A cyclical pattern of dengue cases was observed with annual peaks coinciding with the intermonsoon period. Our analysis reveals that maximum temperature, mean temperature, rainfall, and wind speed have a significant nonlinear effect on dengue cases in Kelantan. Our model can explain approximately 8.2% of dengue incidence variabilities.

Weather variables affect nearly 10% of the dengue incidences in Northeast Malaysia, thereby making it a relevant variable to be included in a dengue early warning system. Interventions such as vector control activities targeting the intermonsoon period are recommended.

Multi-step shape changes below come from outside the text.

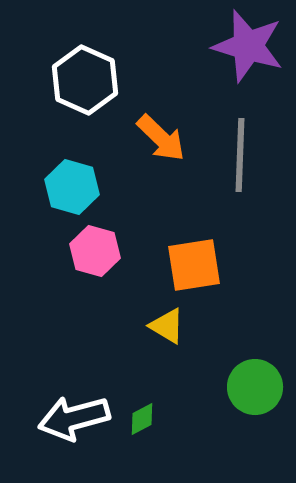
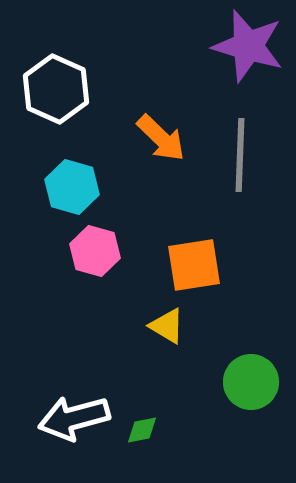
white hexagon: moved 29 px left, 9 px down
green circle: moved 4 px left, 5 px up
green diamond: moved 11 px down; rotated 16 degrees clockwise
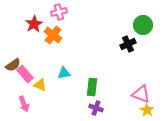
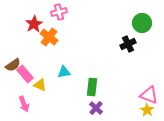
green circle: moved 1 px left, 2 px up
orange cross: moved 4 px left, 2 px down
cyan triangle: moved 1 px up
pink triangle: moved 8 px right, 1 px down
purple cross: rotated 24 degrees clockwise
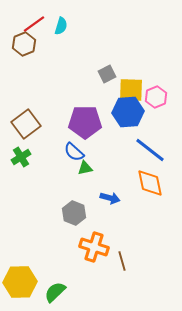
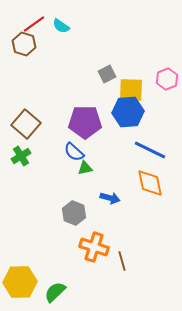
cyan semicircle: rotated 108 degrees clockwise
brown hexagon: rotated 20 degrees counterclockwise
pink hexagon: moved 11 px right, 18 px up
brown square: rotated 12 degrees counterclockwise
blue line: rotated 12 degrees counterclockwise
green cross: moved 1 px up
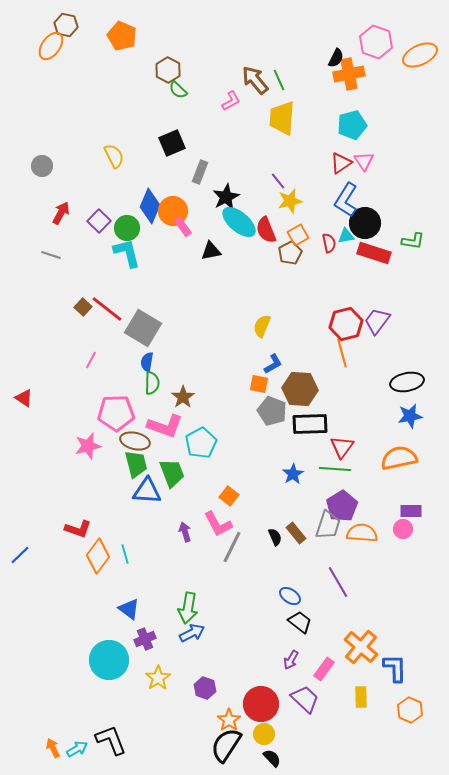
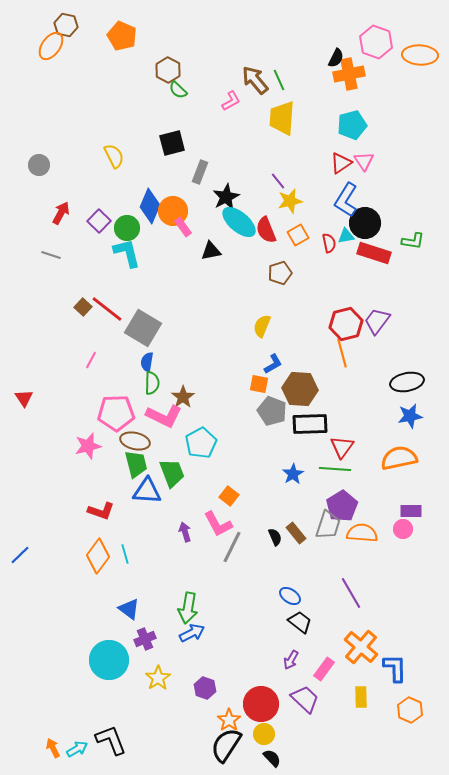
orange ellipse at (420, 55): rotated 28 degrees clockwise
black square at (172, 143): rotated 8 degrees clockwise
gray circle at (42, 166): moved 3 px left, 1 px up
brown pentagon at (290, 253): moved 10 px left, 20 px down; rotated 10 degrees clockwise
red triangle at (24, 398): rotated 24 degrees clockwise
pink L-shape at (165, 426): moved 1 px left, 10 px up; rotated 6 degrees clockwise
red L-shape at (78, 529): moved 23 px right, 18 px up
purple line at (338, 582): moved 13 px right, 11 px down
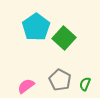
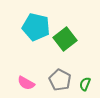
cyan pentagon: rotated 24 degrees counterclockwise
green square: moved 1 px right, 1 px down; rotated 10 degrees clockwise
pink semicircle: moved 3 px up; rotated 114 degrees counterclockwise
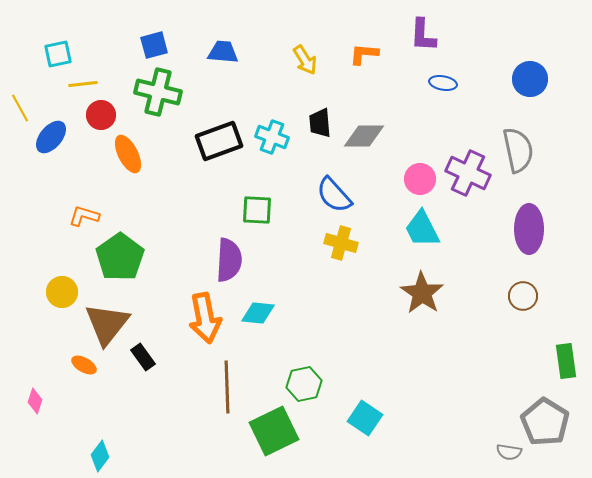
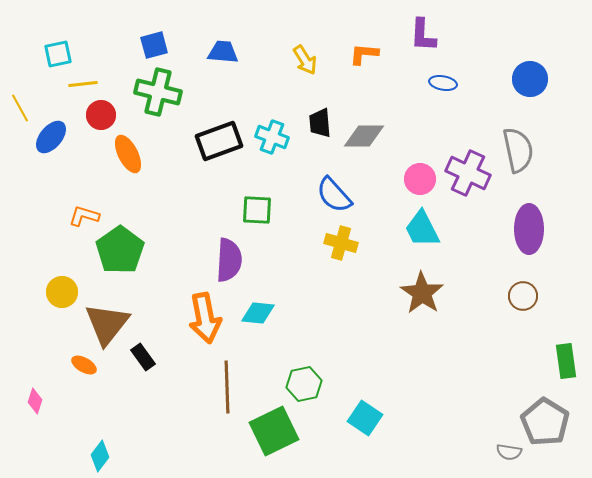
green pentagon at (120, 257): moved 7 px up
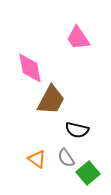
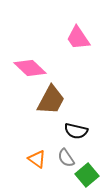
pink diamond: rotated 36 degrees counterclockwise
black semicircle: moved 1 px left, 1 px down
green square: moved 1 px left, 2 px down
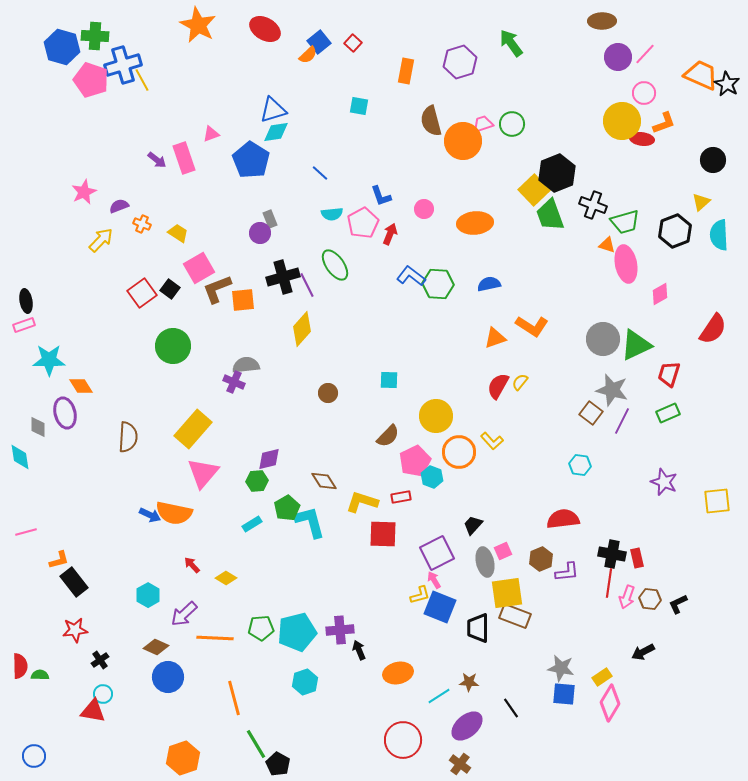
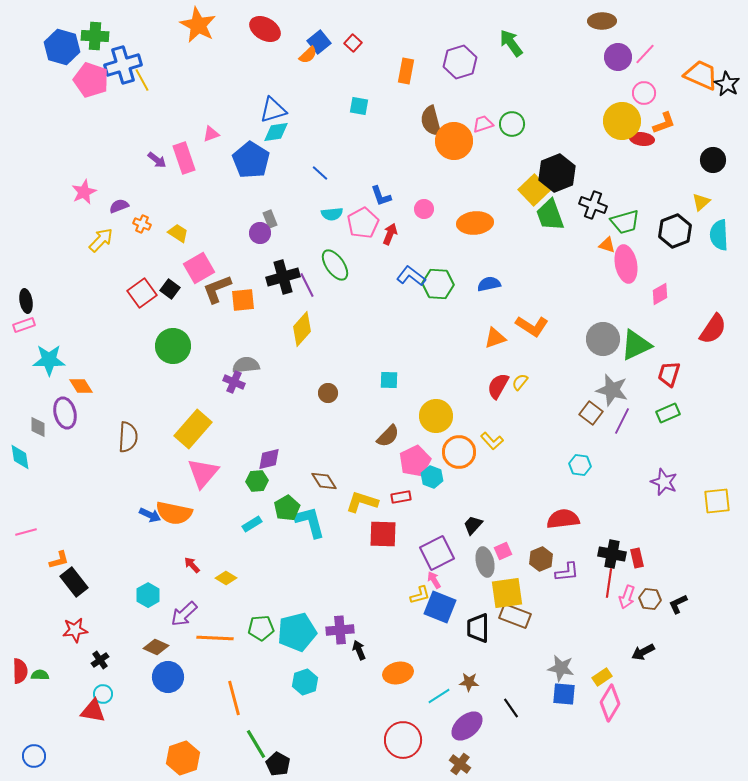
orange circle at (463, 141): moved 9 px left
red semicircle at (20, 666): moved 5 px down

Dengue, a vector-borne viral illness, shows worldwide widening spatial distribution beyond its point of origination, namely, the tropical belt. The persistent hyperendemicity in Malaysia has resulted in the formation of the dengue early warning system. However, weather variables are yet to be fully utilized for prevention and control activities, particularly in east-coast peninsular Malaysia where limited studies have been conducted. We aim to provide a time-based estimate of possible dengue incidence increase following weather-related changes, thereby highlighting potential dengue outbreaks.

All serologically confirmed dengue patients in Kelantan, a northeastern state in Malaysia, registered in the eDengue system with an onset of disease from January 2016 to December 2018, were included in the study with the exclusion of duplicate entry. Using a generalized additive model, climate data collected from the Kota Bharu weather station (latitude 6°10'N, longitude 102°18'E) was analysed with dengue data.